> [TASK TO CARRY OUT] I'd like the entire listing output verbatim, apart from the pictures.

= Beginning of Section =

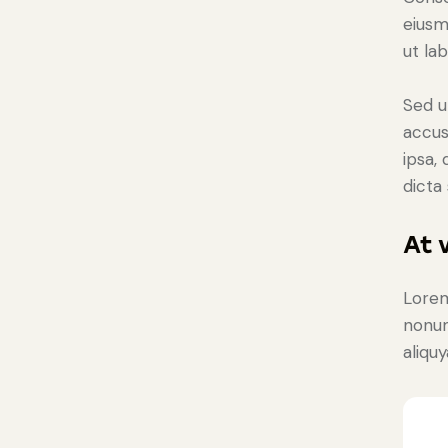
eiusm
ut la
Sed u
accus
ipsa,
dicta
At 
Lorem
nonum
aliqu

= End of Section =

> [TASK RESPONSE]
eiusm
ut la
Sed u
accus
ipsa,
dicta
At 
Lorem
nonum
aliqu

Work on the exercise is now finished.